The prognostic factors for resected BTC have been identified in many studies. Lim et al. [10] discovered significant prognostic factors, such as the pattern of adjuvant treatment, elevated CA 19–9 levels, and histologic grade. Also, Leng et al. [22] revealed that an advanced tumor stage, positive LN, and poorly differentiated tumors were significantly associated with poor survival in resected perihilar cholangiocarcinoma. Most of the studies included adjuvant therapy, histologic grade, LN status, and tumor stage as prognostic factors. In the present study, the pattern of adjuvant treatment, histologic grade, LN involvement, and resection margin were significant prognostic factors for RFS on multivariate analysis. Our data are in line with those of previous studies.

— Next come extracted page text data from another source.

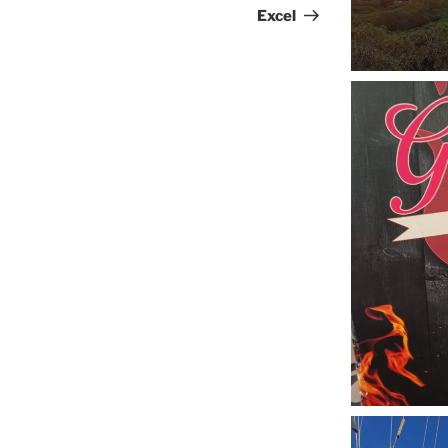
Excel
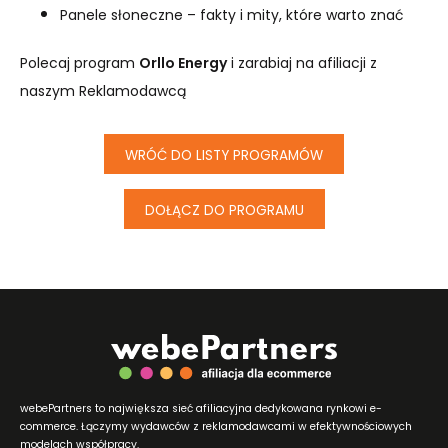
Panele słoneczne – fakty i mity, które warto znać
Polecaj program
Orllo Energy
i zarabiaj na afiliacji z
naszym Reklamodawcą
WRÓĆ DO LISTY PROGRAMÓW
DOŁĄCZ DO PROGRAMU
webePartners to największa sieć afiliacyjna dedykowana rynkowi e-
commerce. Łączymy wydawców z reklamodawcami w efektywnościowych
modelach współpracy.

There are several limitations to this study. First, because of its retrospective nature and the non-random distribution in adjuvant therapy, the outcomes could be influenced by selection bias. Second, our study included diverse chemotherapy regimens, such as monotherapy or combination therapy, intravenous or oral agents, and the duration of chemotherapy. The effects of these differences on the results are unknown. Third, we could not account for the differences among the tumor locations of BTC; the gallbladder cancer and the intrahepatic, perihilar, and distal extrahepatic cholangiocarcinoma. Finally, due to considerable patient and treatment heterogeneity, a relatively long study period may also influence clinical outcomes. However, this study provides important information about the selection of adjuvant therapy in resected BTC.

Conclusions

Our study has demonstrated the superiority of adjuvant CCRT over chemotherapy for improving RFS in curatively resected BTC. We found that adjuvant CCRT was more effective treatment than chemotherapy in subgroup patients, especially those with negative LN involvement, negative resection margins, lower stage, or better tumor grade. Also, our study showed that the pattern of adjuvant treatment, histologic grade, LN involvement, and resection margin were significant prognostic factors. Our results could help researchers establish the application of adjuvant CCRT. Further prospective studies are needed to evaluate the efficacy of adjuvant CCRT for BTC.